DELİLLERİN DEĞERLENDİRİLMESİ ve GEREKÇE
Davalı vekilinin HMK.nın 355. Maddesi gereğince istinaf sebepleri ile sınırlı olarak, dosya içerisindeki bilgi ve belgeler, mahkeme kararının gerekçesi, dayanılan delillerin tartışılıp değerlendirilmesi ile yapılan inceleme sonunda;
Dava trafik kazasından kaynaklanan maddi tazminat istemine ilişkindir.
Anayasa Mahkemesi’nin 09/10/2020 tarihli …. ….. yayınlanan 17/07/2020 tarihli 2019/40 Esas 2019/40 sayılı iptal kararı ile 2918 sayılı KTK nun 90. Maddesinin 1. Cümlesinde yer alan “… ve bu kanun çerçevesinde hazırlanan genel şartlarda…” ibaresi ile ikinci cümlede yeralan “… ve genel şartlarda…” ibaresinin anayasaya aykırı olduğundan bahisle iptaline karar verilmiş, bu iptal kararı 09/10/2020 tarihli … Gazetede yayınlanarak yürürlüğe girmiştir.

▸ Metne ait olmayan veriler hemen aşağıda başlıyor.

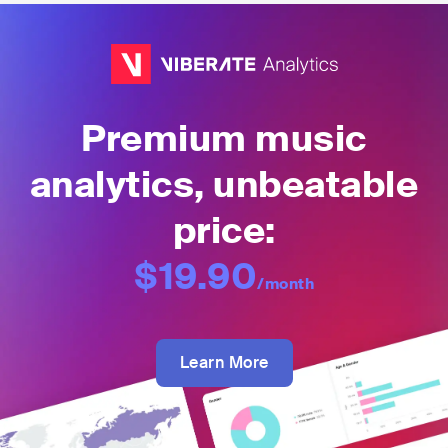
Premium music
analytics, unbeatable
price:
$19.90
/month
Learn More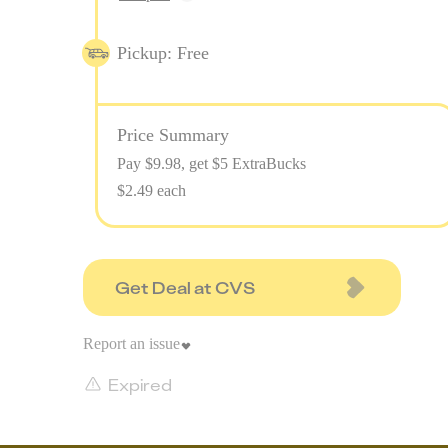
Pickup: Free
Price Summary
Pay $
9.98
, get $5 ExtraBucks
$2.49 each
Get Deal at CVS
Report an issue
Expired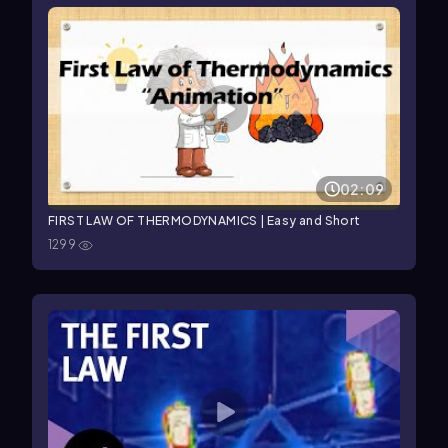
02:09
FIRST LAW OF THERMODYNAMICS | Easy and Short
1299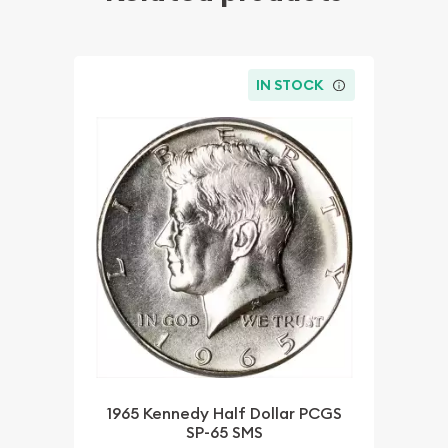
IN STOCK
1965 Kennedy Half Dollar PCGS
SP-65 SMS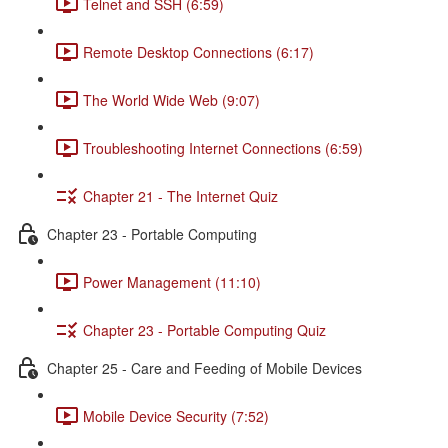
Telnet and SSH (6:59)
Remote Desktop Connections (6:17)
The World Wide Web (9:07)
Troubleshooting Internet Connections (6:59)
Chapter 21 - The Internet Quiz
Chapter 23 - Portable Computing
Power Management (11:10)
Chapter 23 - Portable Computing Quiz
Chapter 25 - Care and Feeding of Mobile Devices
Mobile Device Security (7:52)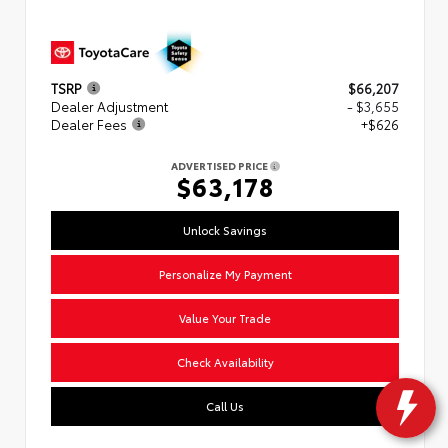
TSRP
$66,207
Dealer Adjustment
- $3,655
Dealer Fees
+$626
ADVERTISED PRICE
$63,178
Unlock Savings
Personalize My Payment
Value Your Trade
Check Availability
Call Us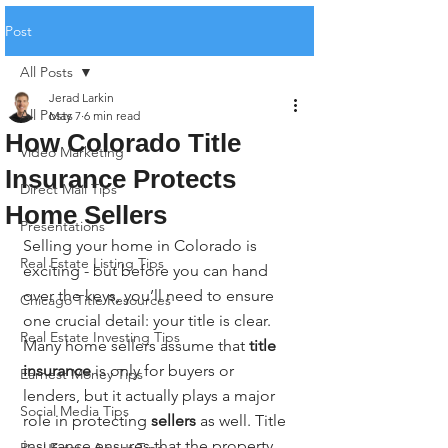
Post
All Posts
Jerad Larkin
All Posts
May 7
6 min read
How Colorado Title
Video Marketing
Insurance Protects
Direct Mail Tips
Home Sellers
Presentations
Selling your home in Colorado is 
Real Estate Listing Tips
exciting - but before you can hand 
over the keys, you’ll need to ensure 
Chicago Title Resources
one crucial detail: your title is clear. 
Real Estate Investing Tips
Many home sellers assume that 
title 
insurance
 is only for buyers or 
Earnest Money Tips
lenders, but it actually plays a major 
Social Media Tips
role in protecting 
sellers
 as well. Title 
insurance ensures that the property 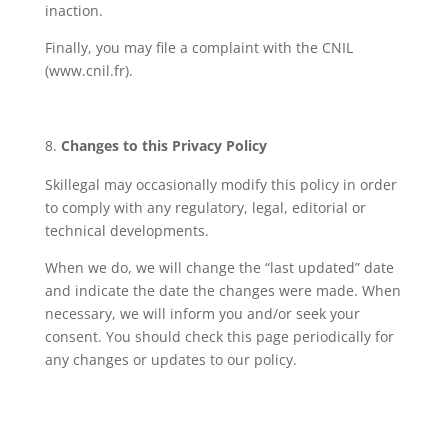
inaction.
Finally, you may file a complaint with the CNIL
(www.cnil.fr).
Changes to this Privacy Policy
Skillegal may occasionally modify this policy in order
to comply with any regulatory, legal, editorial or
technical developments.
When we do, we will change the “last updated” date
and indicate the date the changes were made. When
necessary, we will inform you and/or seek your
consent. You should check this page periodically for
any changes or updates to our policy.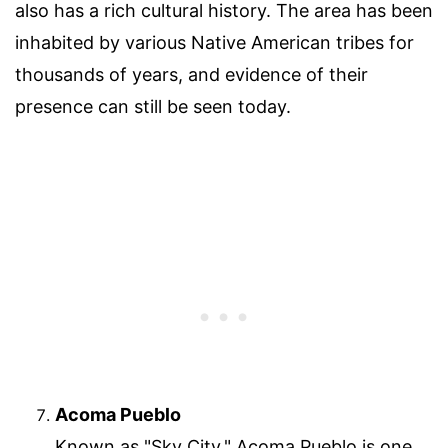
also has a rich cultural history. The area has been
inhabited by various Native American tribes for
thousands of years, and evidence of their
presence can still be seen today.
Acoma Pueblo
Known as "Sky City," Acoma Pueblo is one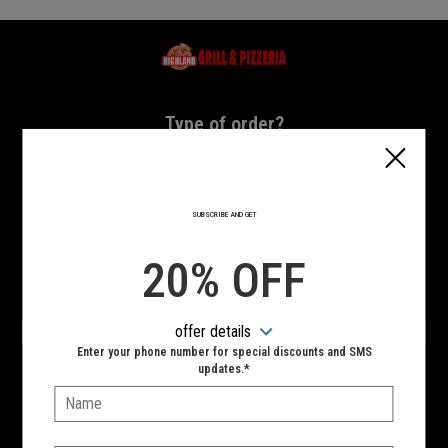
Home - Highland Grill & Pizzeria
Type of order?
Type of order?
PICKUP
DELIVERY
SUBSCRIBE AND GET
CURBSIDE
20% OFF
VIEW MENU
offer details
Hours:
Enter your phone number for special discounts and SMS
10:00 AM - 11:00 PM
updates.*
Name:
SIGN IN
MY STORE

Anayasanın 153. maddesinde “iptal kararları geriye yürümez” hükmü, iptal kararlarının kesinleşen işlemlere etki etmeyeceği anlamında olup, elde bulunan uyuşmazlığın devam ettiği davalarda “geriye yürümeme kuralı” uygulanamaz. Diğer bir anlatımla bir davada uygulanması gereken kanun maddesi başka bir dava vesilesi ile iptal edilmiş ise bu madde artık eldeki davada da uygulanamaz. Zira davanın yasal dayanağı kalkmıştır ve Anayasa’ya aykırı olduğu tespit edilmiştir. Davacının iptal edilen maddeden dolayı sağlayacağı hukuki yararı da kalmamış olur. (Hukuk Genel Kurulunun 17.05.1989 tarihli ve 1989/10-250 E., 1989/361 K. sayılı kararı, Hukuk Genel Kurulunun 25.02.2020 Tarih 2017/8-1863 E. 2020/206 K sayılı kararı ) Bu itibarla Anayasanın 153. maddesi gereğince bu iptal kararı bağlayıcı olup derdest davalara ve kesinleşmemiş hükümlere de etki edecektir. Bu durumda usuli kazanılmış haktan bahsetmek mümkün değildir.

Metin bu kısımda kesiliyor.